• **Exercise instructions**: Copy the entries exactly, leaving out nothing.

• **Working data**:
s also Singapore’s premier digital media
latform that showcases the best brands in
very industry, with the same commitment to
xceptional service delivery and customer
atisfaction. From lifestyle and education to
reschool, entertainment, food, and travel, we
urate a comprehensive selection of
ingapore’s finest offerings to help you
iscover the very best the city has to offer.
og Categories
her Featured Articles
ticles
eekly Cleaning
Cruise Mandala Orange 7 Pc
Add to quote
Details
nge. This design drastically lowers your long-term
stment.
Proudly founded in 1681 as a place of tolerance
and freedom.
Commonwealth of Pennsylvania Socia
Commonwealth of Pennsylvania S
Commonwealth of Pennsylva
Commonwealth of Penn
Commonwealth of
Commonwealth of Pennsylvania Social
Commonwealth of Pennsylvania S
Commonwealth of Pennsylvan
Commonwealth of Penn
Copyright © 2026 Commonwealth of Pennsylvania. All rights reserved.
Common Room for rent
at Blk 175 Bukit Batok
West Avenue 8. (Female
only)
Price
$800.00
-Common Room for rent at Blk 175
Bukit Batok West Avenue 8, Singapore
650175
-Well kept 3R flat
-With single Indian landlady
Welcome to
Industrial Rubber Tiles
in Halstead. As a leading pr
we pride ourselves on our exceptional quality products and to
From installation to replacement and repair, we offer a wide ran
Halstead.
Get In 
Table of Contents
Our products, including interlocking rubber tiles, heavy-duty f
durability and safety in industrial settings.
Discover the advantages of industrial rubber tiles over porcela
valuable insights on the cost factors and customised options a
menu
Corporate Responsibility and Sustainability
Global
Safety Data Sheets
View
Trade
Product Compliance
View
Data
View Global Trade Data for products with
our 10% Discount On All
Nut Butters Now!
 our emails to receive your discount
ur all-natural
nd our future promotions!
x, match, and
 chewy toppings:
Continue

• **Your response**:
s also Singapore’s premier digital media
latform that showcases the best brands in
very industry, with the same commitment to
xceptional service delivery and customer
atisfaction. From lifestyle and education to
reschool, entertainment, food, and travel, we
urate a comprehensive selection of
ingapore’s finest offerings to help you
iscover the very best the city has to offer.
og Categories
her Featured Articles
ticles
eekly Cleaning
Cruise Mandala Orange 7 Pc
Add to quote
Details
nge. This design drastically lowers your long-term
stment.
Proudly founded in 1681 as a place of tolerance
and freedom.
Commonwealth of Pennsylvania Socia
Commonwealth of Pennsylvania S
Commonwealth of Pennsylva
Commonwealth of Penn
Commonwealth of
Commonwealth of Pennsylvania Social
Commonwealth of Pennsylvania S
Commonwealth of Pennsylvan
Commonwealth of Penn
Copyright © 2026 Commonwealth of Pennsylvania. All rights reserved.
Common Room for rent
at Blk 175 Bukit Batok
West Avenue 8. (Female
only)
Price
$800.00
-Common Room for rent at Blk 175
Bukit Batok West Avenue 8, Singapore
650175
-Well kept 3R flat
-With single Indian landlady
Welcome to
Industrial Rubber Tiles
in Halstead. As a leading pr
we pride ourselves on our exceptional quality products and to
From installation to replacement and repair, we offer a wide ran
Halstead.
Get In 
Table of Contents
Our products, including interlocking rubber tiles, heavy-duty f
durability and safety in industrial settings.
Discover the advantages of industrial rubber tiles over porcela
valuable insights on the cost factors and customised options a
menu
Corporate Responsibility and Sustainability
Global
Safety Data Sheets
View
Trade
Product Compliance
View
Data
View Global Trade Data for products with
our 10% Discount On All
Nut Butters Now!
 our emails to receive your discount
ur all-natural
nd our future promotions!
x, match, and
 chewy toppings:
Continue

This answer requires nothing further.